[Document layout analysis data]
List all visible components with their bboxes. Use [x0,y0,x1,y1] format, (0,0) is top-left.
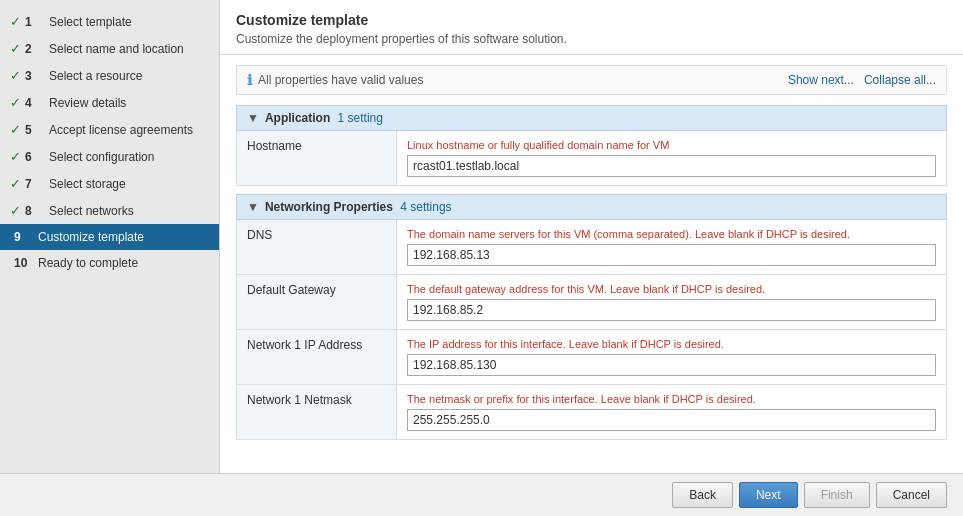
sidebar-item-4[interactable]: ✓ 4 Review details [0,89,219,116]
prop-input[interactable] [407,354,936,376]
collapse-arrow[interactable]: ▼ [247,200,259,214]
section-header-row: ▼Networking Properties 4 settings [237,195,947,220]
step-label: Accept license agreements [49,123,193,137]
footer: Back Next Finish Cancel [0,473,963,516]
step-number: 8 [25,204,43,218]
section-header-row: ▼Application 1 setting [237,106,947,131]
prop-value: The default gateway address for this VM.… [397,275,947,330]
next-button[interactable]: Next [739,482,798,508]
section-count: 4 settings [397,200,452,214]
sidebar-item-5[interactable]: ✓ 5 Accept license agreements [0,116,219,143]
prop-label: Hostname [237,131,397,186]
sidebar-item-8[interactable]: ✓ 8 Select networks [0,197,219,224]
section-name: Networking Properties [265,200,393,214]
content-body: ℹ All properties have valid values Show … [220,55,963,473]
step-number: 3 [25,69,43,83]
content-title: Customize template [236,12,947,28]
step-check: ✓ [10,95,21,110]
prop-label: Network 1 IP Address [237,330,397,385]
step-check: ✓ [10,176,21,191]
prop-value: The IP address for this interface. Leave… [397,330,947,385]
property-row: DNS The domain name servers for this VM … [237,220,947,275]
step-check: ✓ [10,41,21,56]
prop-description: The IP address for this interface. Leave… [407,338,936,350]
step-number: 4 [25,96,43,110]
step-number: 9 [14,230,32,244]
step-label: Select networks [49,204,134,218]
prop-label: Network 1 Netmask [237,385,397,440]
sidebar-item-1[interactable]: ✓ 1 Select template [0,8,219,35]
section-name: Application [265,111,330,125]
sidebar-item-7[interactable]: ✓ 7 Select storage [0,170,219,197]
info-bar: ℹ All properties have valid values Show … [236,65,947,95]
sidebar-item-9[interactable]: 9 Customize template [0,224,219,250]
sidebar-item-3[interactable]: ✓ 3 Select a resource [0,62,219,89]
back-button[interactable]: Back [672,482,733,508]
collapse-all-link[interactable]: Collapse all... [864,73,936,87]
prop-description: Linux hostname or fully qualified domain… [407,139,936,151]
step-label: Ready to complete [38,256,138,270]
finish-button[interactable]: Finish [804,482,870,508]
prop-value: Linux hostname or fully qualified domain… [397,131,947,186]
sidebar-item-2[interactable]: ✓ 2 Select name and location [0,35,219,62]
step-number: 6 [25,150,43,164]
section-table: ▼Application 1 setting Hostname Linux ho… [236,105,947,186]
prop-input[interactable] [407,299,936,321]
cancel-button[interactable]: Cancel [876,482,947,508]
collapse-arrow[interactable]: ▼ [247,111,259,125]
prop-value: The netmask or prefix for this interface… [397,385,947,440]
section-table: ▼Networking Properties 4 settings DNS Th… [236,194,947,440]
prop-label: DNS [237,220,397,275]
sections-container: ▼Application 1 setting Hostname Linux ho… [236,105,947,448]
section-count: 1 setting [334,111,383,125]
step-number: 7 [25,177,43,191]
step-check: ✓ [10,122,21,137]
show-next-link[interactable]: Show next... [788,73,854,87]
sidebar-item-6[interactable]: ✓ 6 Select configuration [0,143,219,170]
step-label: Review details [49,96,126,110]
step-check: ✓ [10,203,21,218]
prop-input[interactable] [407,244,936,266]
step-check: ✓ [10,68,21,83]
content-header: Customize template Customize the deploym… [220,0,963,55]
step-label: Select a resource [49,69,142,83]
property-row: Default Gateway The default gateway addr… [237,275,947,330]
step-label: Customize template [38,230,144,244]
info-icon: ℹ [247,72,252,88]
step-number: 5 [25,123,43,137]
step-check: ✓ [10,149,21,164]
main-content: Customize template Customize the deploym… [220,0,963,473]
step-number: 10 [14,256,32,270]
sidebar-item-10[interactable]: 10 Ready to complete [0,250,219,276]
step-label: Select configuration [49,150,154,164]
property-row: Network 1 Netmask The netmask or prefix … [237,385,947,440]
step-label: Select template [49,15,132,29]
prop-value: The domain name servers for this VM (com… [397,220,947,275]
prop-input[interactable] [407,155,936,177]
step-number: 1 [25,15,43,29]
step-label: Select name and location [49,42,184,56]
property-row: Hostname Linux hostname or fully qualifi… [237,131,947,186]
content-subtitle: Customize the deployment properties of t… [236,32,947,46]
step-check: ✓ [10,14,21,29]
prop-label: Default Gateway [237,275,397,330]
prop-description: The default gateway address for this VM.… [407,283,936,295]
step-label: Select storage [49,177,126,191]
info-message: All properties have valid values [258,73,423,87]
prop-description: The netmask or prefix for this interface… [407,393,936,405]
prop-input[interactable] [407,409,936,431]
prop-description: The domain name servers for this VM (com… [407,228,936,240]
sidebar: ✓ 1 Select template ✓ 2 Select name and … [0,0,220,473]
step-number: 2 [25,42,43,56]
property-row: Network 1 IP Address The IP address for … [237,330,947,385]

...

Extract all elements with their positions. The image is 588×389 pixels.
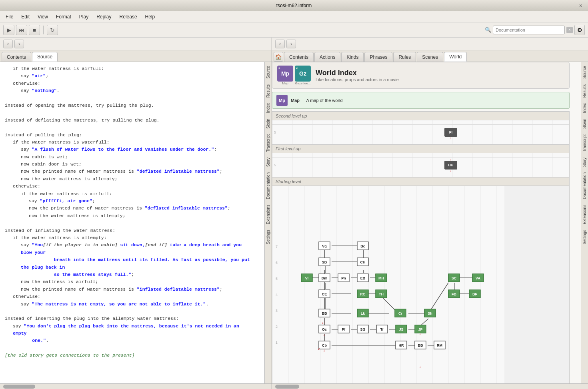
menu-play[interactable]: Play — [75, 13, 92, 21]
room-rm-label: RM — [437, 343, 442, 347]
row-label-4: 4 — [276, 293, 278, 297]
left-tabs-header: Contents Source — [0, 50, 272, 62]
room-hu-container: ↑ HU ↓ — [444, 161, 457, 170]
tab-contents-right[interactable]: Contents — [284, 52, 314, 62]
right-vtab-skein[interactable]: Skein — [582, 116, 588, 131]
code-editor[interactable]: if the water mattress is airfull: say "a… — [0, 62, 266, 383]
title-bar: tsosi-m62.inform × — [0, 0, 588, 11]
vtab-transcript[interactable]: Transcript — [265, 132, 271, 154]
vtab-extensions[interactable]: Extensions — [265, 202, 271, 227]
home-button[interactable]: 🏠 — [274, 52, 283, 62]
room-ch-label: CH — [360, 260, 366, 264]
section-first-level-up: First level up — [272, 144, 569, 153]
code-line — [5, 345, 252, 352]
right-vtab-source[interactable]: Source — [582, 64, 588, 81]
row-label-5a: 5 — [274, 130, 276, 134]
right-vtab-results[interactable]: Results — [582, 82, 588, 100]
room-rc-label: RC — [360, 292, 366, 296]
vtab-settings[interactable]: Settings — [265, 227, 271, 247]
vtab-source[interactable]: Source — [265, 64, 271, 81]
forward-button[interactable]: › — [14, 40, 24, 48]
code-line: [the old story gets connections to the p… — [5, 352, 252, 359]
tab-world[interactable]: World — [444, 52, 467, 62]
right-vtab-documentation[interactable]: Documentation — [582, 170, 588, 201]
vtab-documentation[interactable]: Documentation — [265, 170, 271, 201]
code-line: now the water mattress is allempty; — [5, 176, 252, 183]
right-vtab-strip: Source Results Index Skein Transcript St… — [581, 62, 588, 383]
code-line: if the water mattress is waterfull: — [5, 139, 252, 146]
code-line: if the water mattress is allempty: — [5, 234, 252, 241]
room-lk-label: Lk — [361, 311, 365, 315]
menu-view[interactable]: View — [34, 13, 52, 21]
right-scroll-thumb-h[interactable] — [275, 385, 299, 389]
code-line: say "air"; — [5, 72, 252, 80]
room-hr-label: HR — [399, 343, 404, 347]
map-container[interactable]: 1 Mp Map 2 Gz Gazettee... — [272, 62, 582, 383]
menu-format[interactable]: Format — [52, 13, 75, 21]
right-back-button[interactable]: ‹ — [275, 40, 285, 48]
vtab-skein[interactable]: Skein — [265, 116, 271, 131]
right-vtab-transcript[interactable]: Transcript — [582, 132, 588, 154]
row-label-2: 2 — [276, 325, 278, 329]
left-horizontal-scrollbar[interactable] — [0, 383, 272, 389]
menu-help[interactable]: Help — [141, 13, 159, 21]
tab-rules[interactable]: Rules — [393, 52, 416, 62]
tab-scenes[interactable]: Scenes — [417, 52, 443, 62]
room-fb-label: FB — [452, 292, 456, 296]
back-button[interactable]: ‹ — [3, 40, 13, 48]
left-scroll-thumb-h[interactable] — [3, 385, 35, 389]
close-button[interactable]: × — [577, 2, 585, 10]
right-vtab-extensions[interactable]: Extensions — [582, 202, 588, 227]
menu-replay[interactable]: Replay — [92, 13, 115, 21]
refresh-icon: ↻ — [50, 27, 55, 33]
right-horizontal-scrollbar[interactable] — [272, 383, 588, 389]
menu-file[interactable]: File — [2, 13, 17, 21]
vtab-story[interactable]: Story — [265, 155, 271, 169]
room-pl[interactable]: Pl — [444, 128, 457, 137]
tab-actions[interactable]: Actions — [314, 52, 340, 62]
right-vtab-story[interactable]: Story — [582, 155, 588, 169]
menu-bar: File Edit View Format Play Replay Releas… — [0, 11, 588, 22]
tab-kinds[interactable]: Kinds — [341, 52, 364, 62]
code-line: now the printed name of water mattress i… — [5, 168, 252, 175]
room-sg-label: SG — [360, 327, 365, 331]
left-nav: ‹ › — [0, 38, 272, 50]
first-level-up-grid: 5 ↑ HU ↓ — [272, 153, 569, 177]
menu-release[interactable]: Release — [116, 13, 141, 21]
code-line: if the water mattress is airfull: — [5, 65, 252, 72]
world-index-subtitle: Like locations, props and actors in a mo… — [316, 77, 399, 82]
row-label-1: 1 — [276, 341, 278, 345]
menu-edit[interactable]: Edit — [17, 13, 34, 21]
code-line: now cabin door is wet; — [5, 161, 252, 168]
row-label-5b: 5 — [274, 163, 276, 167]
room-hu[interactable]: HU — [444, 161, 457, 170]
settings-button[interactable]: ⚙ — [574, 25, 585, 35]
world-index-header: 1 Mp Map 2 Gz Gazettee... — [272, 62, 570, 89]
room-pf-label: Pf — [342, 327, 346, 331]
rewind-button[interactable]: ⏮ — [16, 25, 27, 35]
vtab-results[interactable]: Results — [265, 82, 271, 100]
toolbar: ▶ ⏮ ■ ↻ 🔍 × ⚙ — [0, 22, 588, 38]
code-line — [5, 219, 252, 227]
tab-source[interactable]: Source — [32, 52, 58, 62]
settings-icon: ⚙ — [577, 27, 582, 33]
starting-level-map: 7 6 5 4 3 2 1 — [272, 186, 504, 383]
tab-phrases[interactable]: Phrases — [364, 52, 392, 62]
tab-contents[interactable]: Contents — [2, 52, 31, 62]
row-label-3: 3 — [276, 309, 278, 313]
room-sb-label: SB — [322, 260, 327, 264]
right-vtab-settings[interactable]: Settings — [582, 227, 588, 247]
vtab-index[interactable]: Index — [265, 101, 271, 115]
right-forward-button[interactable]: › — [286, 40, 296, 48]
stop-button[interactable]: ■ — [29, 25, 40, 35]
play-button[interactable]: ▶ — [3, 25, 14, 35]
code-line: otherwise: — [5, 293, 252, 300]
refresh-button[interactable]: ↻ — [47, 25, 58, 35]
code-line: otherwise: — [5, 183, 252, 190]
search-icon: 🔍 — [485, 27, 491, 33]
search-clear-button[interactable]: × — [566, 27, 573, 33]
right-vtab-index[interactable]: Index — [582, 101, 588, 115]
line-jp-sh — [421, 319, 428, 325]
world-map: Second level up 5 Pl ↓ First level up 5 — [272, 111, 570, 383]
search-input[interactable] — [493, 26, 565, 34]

...

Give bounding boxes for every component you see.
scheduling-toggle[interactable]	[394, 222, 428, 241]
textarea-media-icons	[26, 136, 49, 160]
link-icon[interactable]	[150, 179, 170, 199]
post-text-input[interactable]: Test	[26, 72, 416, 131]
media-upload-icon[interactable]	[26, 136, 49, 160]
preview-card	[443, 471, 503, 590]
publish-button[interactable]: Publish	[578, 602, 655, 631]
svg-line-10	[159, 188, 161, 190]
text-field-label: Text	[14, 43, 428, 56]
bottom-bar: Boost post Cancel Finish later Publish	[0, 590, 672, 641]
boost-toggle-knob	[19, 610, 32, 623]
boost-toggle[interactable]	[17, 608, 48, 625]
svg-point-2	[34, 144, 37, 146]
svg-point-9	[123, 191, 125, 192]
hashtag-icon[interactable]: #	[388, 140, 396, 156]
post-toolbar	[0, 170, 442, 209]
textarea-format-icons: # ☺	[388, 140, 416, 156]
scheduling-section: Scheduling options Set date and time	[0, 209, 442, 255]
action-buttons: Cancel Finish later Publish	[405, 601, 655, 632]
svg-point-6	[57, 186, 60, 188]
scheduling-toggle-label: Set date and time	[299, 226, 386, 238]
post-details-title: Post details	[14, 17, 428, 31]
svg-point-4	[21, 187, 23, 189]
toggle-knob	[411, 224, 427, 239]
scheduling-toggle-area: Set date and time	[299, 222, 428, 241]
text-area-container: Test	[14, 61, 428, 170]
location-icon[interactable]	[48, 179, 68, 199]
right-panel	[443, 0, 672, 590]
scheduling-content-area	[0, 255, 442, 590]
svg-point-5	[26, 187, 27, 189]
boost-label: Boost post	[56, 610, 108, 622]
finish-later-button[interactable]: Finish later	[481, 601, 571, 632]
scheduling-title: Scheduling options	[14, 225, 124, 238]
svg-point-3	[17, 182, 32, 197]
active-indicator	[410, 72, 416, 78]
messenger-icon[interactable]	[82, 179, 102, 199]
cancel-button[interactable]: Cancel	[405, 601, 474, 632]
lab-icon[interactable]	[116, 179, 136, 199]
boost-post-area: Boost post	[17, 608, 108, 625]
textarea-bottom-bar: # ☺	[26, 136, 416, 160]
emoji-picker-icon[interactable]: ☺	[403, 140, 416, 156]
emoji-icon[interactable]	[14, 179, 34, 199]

Task requirements:
From the records above, pull out every line containing the word "Test".

Task response:
post-text-input[interactable]: Test	[26, 72, 416, 131]
text-area-container: Test	[14, 61, 428, 170]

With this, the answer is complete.